CAT 51. Jacob van der Heyden. “I rose up to open to my beloved” (Song of Solomon 5:5) in Daniel Sudermann, Hohe geistreiche Lehren und Erklärungen: uber . . .  desz Hohen Lieds Salomonis. Frankfurt: Eberhardt Kieser, 1622, p. 42. Melville Memorial Room, Berkshire Athenaeum.


This action scene follows quickly after the foot-washing scene in the Song of Songs as well as in Sudermann’s book of emblems. Immediately after the female beloved washes her feet in the Song, “My beloved put in his hand by the hole of the door, and my bowels were moved for him” (5:4). Then we come to the words that van der Heyden illustrates in this engraving: “I rose up to open to my beloved” (5:5). Verse 5 concludes with these sensuous words: “And my hands dripped with myrrh, and my fingers with sweet smelling myrrh, upon the handles of the lock.”

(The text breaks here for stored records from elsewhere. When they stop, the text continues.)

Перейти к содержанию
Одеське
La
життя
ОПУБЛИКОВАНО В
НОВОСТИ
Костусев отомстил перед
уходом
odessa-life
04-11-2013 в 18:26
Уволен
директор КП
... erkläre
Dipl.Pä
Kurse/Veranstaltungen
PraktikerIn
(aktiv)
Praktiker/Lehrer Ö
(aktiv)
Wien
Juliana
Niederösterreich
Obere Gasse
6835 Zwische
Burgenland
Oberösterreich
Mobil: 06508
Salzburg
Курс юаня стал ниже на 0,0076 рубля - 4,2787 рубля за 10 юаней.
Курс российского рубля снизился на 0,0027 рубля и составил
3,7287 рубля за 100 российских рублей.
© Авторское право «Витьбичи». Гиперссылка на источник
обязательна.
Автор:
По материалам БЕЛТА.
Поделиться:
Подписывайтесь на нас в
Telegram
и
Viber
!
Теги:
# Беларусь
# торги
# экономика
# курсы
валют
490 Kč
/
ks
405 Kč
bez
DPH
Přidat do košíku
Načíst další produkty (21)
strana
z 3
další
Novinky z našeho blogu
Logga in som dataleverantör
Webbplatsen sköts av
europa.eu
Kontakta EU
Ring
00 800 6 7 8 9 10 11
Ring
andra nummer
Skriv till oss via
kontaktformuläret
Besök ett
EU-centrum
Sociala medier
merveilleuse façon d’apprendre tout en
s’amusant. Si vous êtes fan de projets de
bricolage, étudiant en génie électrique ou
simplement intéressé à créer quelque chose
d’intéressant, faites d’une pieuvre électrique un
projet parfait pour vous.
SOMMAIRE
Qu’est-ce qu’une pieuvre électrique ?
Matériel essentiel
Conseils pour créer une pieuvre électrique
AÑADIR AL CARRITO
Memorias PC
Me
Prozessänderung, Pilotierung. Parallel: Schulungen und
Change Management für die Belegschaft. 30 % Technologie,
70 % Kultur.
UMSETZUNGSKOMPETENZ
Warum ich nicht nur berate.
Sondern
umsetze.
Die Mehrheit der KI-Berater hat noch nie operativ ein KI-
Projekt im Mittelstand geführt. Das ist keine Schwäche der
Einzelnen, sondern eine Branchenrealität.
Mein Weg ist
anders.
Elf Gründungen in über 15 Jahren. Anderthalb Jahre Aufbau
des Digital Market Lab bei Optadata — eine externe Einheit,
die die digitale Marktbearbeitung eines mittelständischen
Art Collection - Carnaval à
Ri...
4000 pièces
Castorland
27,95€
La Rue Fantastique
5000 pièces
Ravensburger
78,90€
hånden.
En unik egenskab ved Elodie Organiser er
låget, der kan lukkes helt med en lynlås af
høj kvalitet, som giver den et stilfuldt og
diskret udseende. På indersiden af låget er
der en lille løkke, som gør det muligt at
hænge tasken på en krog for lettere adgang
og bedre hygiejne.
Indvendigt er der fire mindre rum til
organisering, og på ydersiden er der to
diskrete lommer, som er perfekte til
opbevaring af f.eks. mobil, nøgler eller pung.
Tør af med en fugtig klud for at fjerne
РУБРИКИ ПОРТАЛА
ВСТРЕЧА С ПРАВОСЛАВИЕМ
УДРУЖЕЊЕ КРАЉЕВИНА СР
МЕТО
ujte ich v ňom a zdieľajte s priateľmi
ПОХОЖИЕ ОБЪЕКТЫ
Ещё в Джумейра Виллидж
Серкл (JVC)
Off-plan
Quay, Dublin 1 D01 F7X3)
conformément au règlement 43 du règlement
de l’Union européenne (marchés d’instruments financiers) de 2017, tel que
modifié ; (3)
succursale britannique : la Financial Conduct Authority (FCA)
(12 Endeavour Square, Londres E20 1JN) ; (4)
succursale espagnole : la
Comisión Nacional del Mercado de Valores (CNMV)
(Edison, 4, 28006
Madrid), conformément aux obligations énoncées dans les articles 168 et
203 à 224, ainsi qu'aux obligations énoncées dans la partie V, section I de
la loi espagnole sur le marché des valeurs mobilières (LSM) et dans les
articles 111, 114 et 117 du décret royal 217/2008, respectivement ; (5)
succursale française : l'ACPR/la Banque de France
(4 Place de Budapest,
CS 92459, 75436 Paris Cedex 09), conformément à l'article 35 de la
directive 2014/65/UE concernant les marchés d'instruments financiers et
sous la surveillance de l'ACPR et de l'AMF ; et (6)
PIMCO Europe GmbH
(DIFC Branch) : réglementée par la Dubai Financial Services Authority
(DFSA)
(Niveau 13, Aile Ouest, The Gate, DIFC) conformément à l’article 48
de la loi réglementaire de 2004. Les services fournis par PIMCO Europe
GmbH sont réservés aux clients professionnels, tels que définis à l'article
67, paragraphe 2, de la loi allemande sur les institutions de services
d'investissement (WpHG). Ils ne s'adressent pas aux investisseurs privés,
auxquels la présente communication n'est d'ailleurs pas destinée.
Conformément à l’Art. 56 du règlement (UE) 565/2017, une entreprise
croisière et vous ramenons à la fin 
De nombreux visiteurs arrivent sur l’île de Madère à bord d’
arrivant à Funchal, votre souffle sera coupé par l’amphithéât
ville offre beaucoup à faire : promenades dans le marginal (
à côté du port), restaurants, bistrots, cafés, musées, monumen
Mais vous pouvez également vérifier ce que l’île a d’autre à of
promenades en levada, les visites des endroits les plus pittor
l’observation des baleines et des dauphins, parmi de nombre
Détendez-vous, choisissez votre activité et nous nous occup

In van der Heyden’s engaving, the left foot being dried off in the previous engraving is now about to slip into the slipper. The handles on the lock of the door are awaiting the touch of the female beloved as she opens it to he she loves. The canopied bed and the lock on the door create a sense of enclosure and expectation, yet also with a sense of purity and decorum (the light from the windows and on the forehead, the cleanliness of the table, the multi-layered clothing). 


As the woman moves her foot toward the slipper, her long tresses fall over her shoulder on the right as they did in the foot-washing scene. Her high expectations will be denied in the next verse: “I opened to my beloved; but my beloved had withdrawn himself, and was gone: my soul failed when he spake; I sought him, but I could not find him; I called him, but he gave me no answer” (5:6). 


The German-language fragment on the verso of Melville’s engraving is part of Sudermann’s commentary on one phrase of verse 6: “Da gieng meine Seele herauß.” In it, the soul moves from the world of this earthly house into the “Herzen Christ” (Heart of Christ). That same phrase will become the primary subject of Sudermann’s next “lesson” in the series (p. 43 / W 090). Where the soul goes in Sudermann’s interpretation is straight to heaven, an idea van der Heyden expresses elsewhere in this book in the form of an unclad, ethereal female body ascending through the space that separates her fleshly body on the side of a hill from the heavenly destination, symbolized by the letters “IHS,” of her soul.